===== DATA PROVIDED

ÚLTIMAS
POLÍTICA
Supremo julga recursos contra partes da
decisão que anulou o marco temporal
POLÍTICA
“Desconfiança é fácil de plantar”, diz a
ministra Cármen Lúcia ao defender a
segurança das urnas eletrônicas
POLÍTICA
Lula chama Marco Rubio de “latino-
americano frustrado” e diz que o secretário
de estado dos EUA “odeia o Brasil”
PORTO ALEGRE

==========
===== DATA PROVIDED

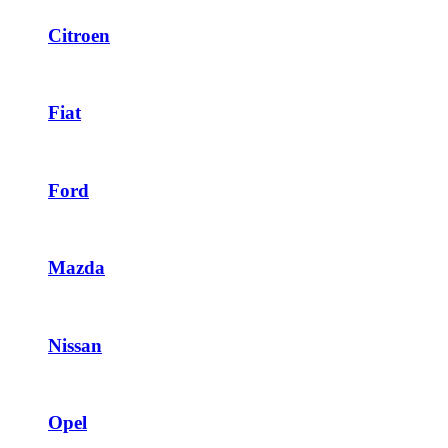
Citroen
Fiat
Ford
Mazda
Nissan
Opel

==========

• [EXERCISE INSTRUCTIONS]
In the data above, find the line that contains "Lula chama Marco" and the line that contains "PORTO ALEGRE". Repeat exactly those lines and every line between them, and only those.

• [SOLVED EXERCISE]
Lula chama Marco Rubio de “latino-
americano frustrado” e diz que o secretário
de estado dos EUA “odeia o Brasil”
PORTO ALEGRE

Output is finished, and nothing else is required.